Mason City is home to some of the most beautiful parks in Iowa. This is due in large part to the leadership of the elected members of the Parks and Recreation Board, Park and Recreation management and staff, and the countless volunteers that dedicate their time to our parks system.
In an effort to make our parks even more family friendly I approached the Parks and Recreation Board for preliminary discussion on language to curb smoking in children’s playground areas.
The Parks and Recreation Board sets the policies, rules and regulations and adopts procedures for the management of our parks, and I look forward to working with it as a partner to find a positive resolution.
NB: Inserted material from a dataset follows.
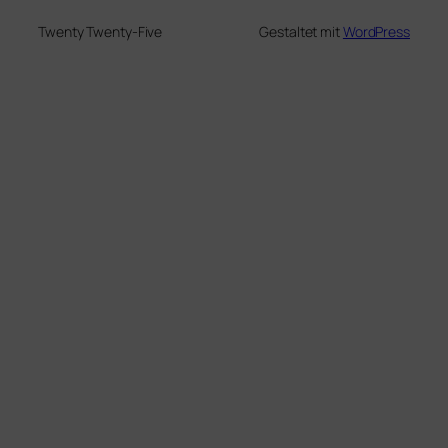
Twenty Twenty-Five
Gestaltet mit
WordPress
The achievable goals of smoke-free park initiatives are to promote community well-being, reduce litter in park grounds, avoid the health effects of secondhand smoke and discourage/reduce youth smoking.
Communities across the country are making strides towards these initiatives right now. This is not uncommon.
As of July 2014, 967 municipalities in the United States have specified that all city parks and/or specifically named city parks are smoke free, including 15 in Iowa.
Many other communities have designated smoking areas within city parks or have specified children’s play areas smoke free.
The evidence is clear on the negative impacts of secondhand smoke among non-smokers, including children.
Furthermore, cigarette butts are the most commonly littered item in the United States. This creates an issue for maintenance and cleanup for our parks but most important it poses threats to curious children handling discarded cigarettes left on playgrounds.
A University of Minnesota tobacco-free parks and recreation study showed 70 percent of survey respondents supported tobacco-free policies for outdoor park and recreation areas.
In that same study, park directors from cities that have implemented smoke-free policies reported successful outcomes including less litter in public parks and few problems with policy violators. This is important to note.
No ordinance or rule will ever eliminate a problem completely, but communities that have restricted smoking in parks are often self-enforcing.
When signage is erected to educate parks users of the rules, many people self-correct and most of the public will generally comply. Adding duties for law enforcement is not the intent nor do I think would be the result.
Also important to note is that currently in Mason City there already are city parks with tobacco-related language that works well. The Norris Youth Softball Complex is a tobacco-free park and Frederick Hanford Softball Complex has designated tobacco areas.
I understand there are opposing views on this issue and I respect and welcome all of those viewpoints. I am in no way disparaging smokers, whose choice to smoke I respect.
But we have roughly 300 acres in Mason City devoted to city parks, and I am confident we can all work together to find space on children’s playgrounds to be designated smoke-free.